6. Scope, limitations, and open technical questions
The published HARFI literature is explicit about several limits of present specification. Most importantly, the containerization paper is a reproducibility and deployment paper rather than a full mathematical rederivation of the original method. It does not provide the exact correlation estimator, the weighting used in integration over distance, the explicit formula for the spherical harmonic basis expansion, the maximum SH order, the regularization term used in fitting, the exact command-line interface, input-output file format details, or runtime and memory benchmarks (Li et al., 9 Jul 2025).

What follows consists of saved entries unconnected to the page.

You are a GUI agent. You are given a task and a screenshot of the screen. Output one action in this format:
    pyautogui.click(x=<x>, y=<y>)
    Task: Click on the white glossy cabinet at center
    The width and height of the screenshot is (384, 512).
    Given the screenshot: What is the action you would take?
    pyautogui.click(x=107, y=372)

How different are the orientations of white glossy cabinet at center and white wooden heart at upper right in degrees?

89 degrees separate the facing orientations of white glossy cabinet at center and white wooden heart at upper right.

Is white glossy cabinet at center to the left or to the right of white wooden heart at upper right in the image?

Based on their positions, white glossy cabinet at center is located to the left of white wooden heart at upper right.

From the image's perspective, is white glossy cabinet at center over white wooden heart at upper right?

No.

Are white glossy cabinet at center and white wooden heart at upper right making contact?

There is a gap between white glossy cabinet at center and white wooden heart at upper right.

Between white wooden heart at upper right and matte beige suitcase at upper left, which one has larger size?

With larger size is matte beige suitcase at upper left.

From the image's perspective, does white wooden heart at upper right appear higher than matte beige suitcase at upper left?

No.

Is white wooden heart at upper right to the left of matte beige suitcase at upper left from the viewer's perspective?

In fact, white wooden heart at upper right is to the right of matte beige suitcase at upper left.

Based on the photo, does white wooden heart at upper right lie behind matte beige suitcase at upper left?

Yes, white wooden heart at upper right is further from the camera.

Validation is qualitative rather than quantitative. The paper reports successful calculation of functional correlation maps and successful capture of complex, asymmetric functional distributions across several datasets, but it does not provide numerical benchmarking, formal statistical testing of output stability, or head-to-head quantitative comparison with other white-matter fMRI methods such as functional-correlation tensor approaches (Li et al., 9 Jul 2025).
Interpretive caveats are also only lightly discussed. The paper reiterates that white-matter BOLD signals exhibit anisotropic neighborhood correlations aligned with white-matter architecture, but it does not extensively analyze vascular confounds, partial-volume effects, gray-matter leakage, preprocessing sensitivity, or the epistemic status of “functional pathways” produced by tractography on fMRI-derived FODs. Its focus is infrastructural: correcting the implementation, packaging the workflow, and enabling broader use (Li et al., 9 Jul 2025).
Methodologically, angular resolution in HARFI is limited by the 60 sampled directions and by the chosen spherical harmonic model. The pipeline also depends on externally preprocessed data, so upstream choices can propagate into the directional estimates. In addition, the container produces MRtrix-compatible FODs but does not include downstream quantitative analyses or statistical inference modules; users are expected to develop those separately if needed (Li et al., 9 Jul 2025).
These limitations do not negate the importance of HARFI. They define its current status. HARFI is best understood as a specialized framework for direction-resolved white-matter fMRI analysis whose distinctive contribution is to make anisotropic functional correlation itself the object of modeling. In its current documented form, it provides a workflow from preprocessed fMRI volumes to local directional correlation maps and asymmetric FOD representations, together with a reproducible containerized implementation that lowers the practical barrier to studying functional white-matter architecture at high angular resolution (Li et al., 9 Jul 2025).